Grief is a long road sometimes, & with a BP & their irratic & unpredictable emotions it can be even longer. It has been almost 6 months since her father passed & she still has bouts with it ocasionally. Something I am sure you know, but I'll say it anyway. Men are very different with these situations. He will let you know when he needs you, maybe subtlely, maybe very openly, but he will let you know. One thing that really got on my nerves when my mother passed was my wife & a couple of female friends kept asking me "are you O.K.". I appreciate their concern & all, but it really got old quick. I kept trying to get my wife to understand that I was fine, but she kept on asking. Like I said, men are different, they usually won't fall apart in front of everyone if they do at all, they will usually go off by themselves & reflect & work it out with themselves & come to terms with things. Just try to be there for him & when he is ready he will talk.    

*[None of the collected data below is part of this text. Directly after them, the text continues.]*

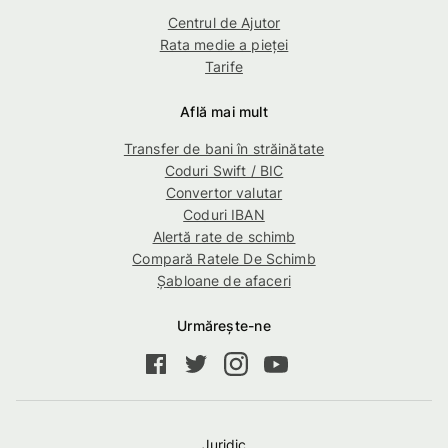
Centrul de Ajutor
Rata medie a pieţei
Tarife
Află mai mult
Transfer de bani în străinătate
Coduri Swift / BIC
Convertor valutar
Coduri IBAN
Alertă rate de schimb
Compară Ratele De Schimb
Șabloane de afaceri
Urmărește-ne
Juridic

Just remember we are all here for each other & like we have all found, someone here has usually already went thru what we are trying to work thru now, so don't be afraid to ask anything.
Take care,
"The struggles make you stronger, and the changes make you wise, and happiness has it's own way of taking it's sweet time.
Gary Allan- From "Life Ain't Always Beutiful"

red lightening
Veteran Member

Date Joined Jan 2009
Total Posts : 620
   Posted 3/6/2009 4:17 PM (GMT -7)   
My Bp hubby lost his father last year and he went to grief counselling.
We learned that there are several stages to working through the trauma
of losing a loved one. Shock, anger, betrayal, sadness,
husband turned to alcohol when we moved too far from the grief group. Now
he's sober and o.k. It's really difficult for people to lose someone when there
is unfinished emotional conflict between them. Writing a letter to the deceased and letting out
all the feelings was suggested to my husband. It seemed to help a lot. I went to
the support groups with him and that helped. I hope things get better. At least you are reaching out and that will keep you strong and connected. Also prayer helps me a lot.

Regular Member

Date Joined Dec 2008
Total Posts : 175
   Posted 3/6/2009 4:23 PM (GMT -7)   

I've been watching my DH closely and either he was prepared for it, or it hasn't hit him yet. We didn't see his grandfather that much except at family functions once or twice a year and xmas. But his grandfather was also talking about wanting to go before xmas. He said he was done - so maybe he was just expecting it? Who knows. But so far he's coping. Going a little manic by selling all his SW stuff and buying a whole new collection, but it's money contained within his own spending and his own stuff and it makes him happy so, I guess it's harmless.

"Twenty years from now you will be more disappointed by the things you didn't do than by the ones you did do."